Alfa Romeo punterà forte sul segmento C con l’erede di Tonale e di Giulietta
Il primo modello sarà il futuro C-SUV, destinato a raccogliere idealmente l’eredità dell’attuale Tonale. Quest’ultima ha avuto un ruolo importante nella gamma Alfa Romeo, tanto da superare le 100.000 unità prodotte. Per questo il nuovo SUV compatto non partirà da zero: dovrà proseguire un percorso già avviato, ma con contenuti più moderni e una maggiore integrazione con le piattaforme del gruppo Stellantis.

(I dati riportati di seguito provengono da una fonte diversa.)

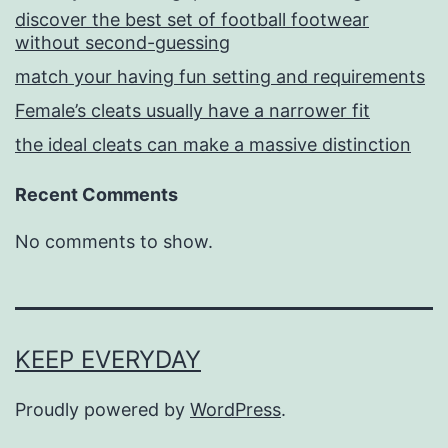
discover the best set of football footwear
without second-guessing
match your having fun setting and requirements
Female’s cleats usually have a narrower fit
the ideal cleats can make a massive distinction
Recent Comments
No comments to show.
KEEP EVERYDAY
Proudly powered by
WordPress
.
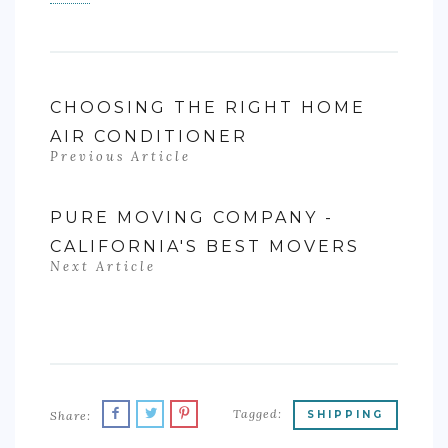
CHOOSING THE RIGHT HOME
AIR CONDITIONER
Previous Article
PURE MOVING COMPANY -
CALIFORNIA'S BEST MOVERS
Next Article
Tagged:
Share:
SHIPPING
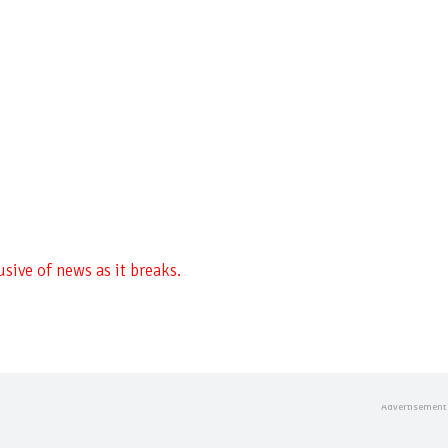
sive of news as it breaks.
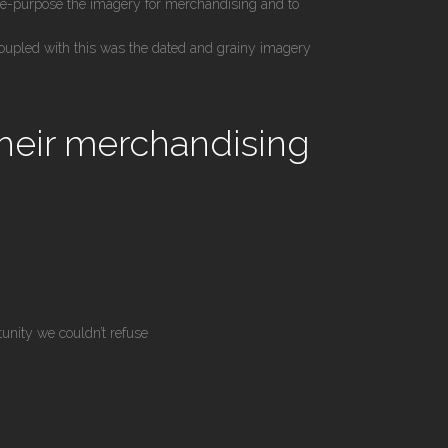
re-purpose the imagery for merchandising and to
oupled with this was the dated and grainy imagery
their merchandising
tunity we couldn’t refuse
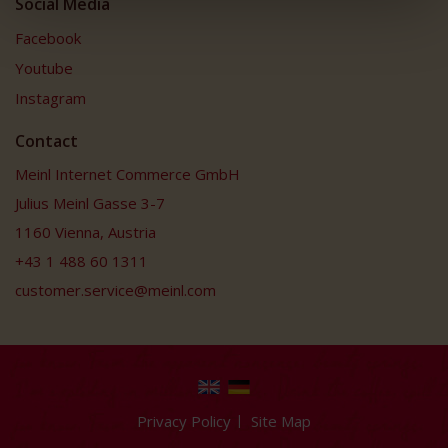
Social Media
Facebook
Youtube
Instagram
Contact
Meinl Internet Commerce GmbH
Julius Meinl Gasse 3-7
1160 Vienna, Austria
+43 1 488 60 1311
customer.service@meinl.com
Privacy Policy
Site Map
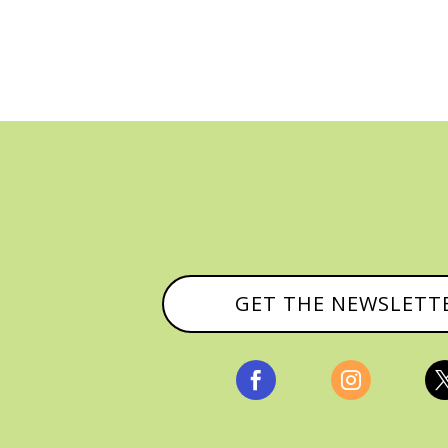
GET THE NEWSLETT


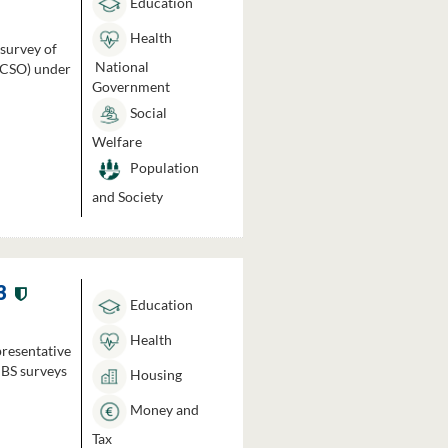
Education
Health
 survey of
National
 (CSO) under
Government
Social
Welfare
Population
and Society
3
Education
Health
presentative
HBS surveys
Housing
Money and
Tax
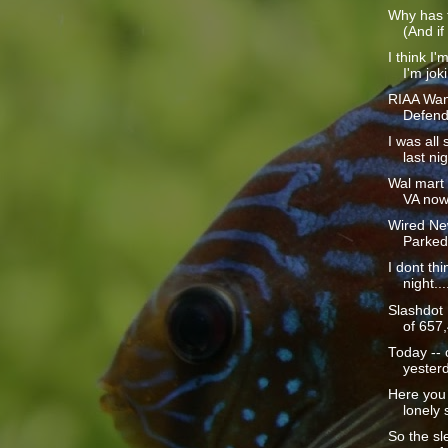
Why has t
(And if
I think I'
I'm joki
RIAA Wan
Defend
I was all
last nig
Wal mart i
VA now 
Wired Ne
Parked
I dont thi
night...
Slashdot
of 657,
Today -- 
yesterd
Here you 
lonely s
So the sle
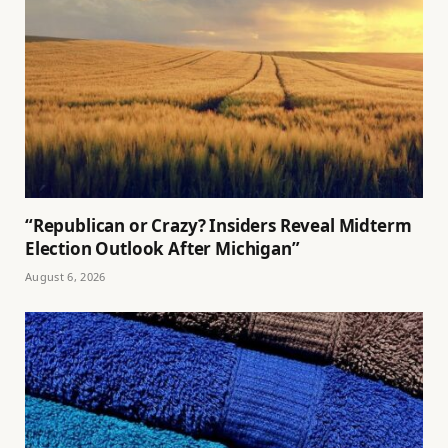
“Republican or Crazy? Insiders Reveal Midterm
Election Outlook After Michigan”
August 6, 2026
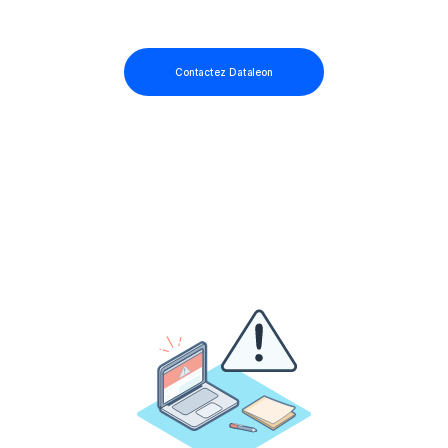
Contactez Dataleon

Il modello nascerà sulla piattaforma STLA M e sarà dotato di motorizzazioni multi-energia. Una scelta che permetterà ad Alfa Romeo di adattarsi a mercati diversi e a una clientela sempre più divisa tra elettrico, ibrido e soluzioni tradizionali. Ma il punto più importante riguarda il carattere della vettura. Alfa Romeo insiste su tre aspetti: qualità degli interni, prestazioni e piacere di guida. In altre parole, il nuovo C-SUV dovrà essere competitivo, ma anche riconoscibile come una vera Alfa. Il veicolo sarà prodotto in Italia, molto probabilmente a Melfi.

L’altro progetto riguarda invece una hatchback di segmento C. Ed è forse la notizia più suggestiva per gli appassionati, perché riporta subito alla mente nomi come 147 e Giulietta. Modelli che hanno rappresentato per anni l’idea di compatta sportiva secondo Alfa Romeo: pratici nell’uso quotidiano, ma con un’identità più forte rispetto alla concorrenza generalista.
La futura hatchback nascerà sulla piattaforma STLA ONE e porterà in gamma tecnologie avanzate ed efficienza su tutte le motorizzazioni. Non sarà quindi un semplice ritorno al passato, ma una reinterpretazione moderna di una formula che Alfa Romeo conosce bene.

Con questi due modelli, il Biscione vuole presidiare il segmento C su due fronti: da una parte il SUV, oggi indispensabile per fare volumi; dall’altra una compatta più tradizionale, capace di parlare agli alfisti di lunga data. La sfida sarà trovare il giusto equilibrio tra sinergie industriali e personalità. Perché il mercato chiede efficienza, ma chi sceglie Alfa Romeo continua a cercare emozione.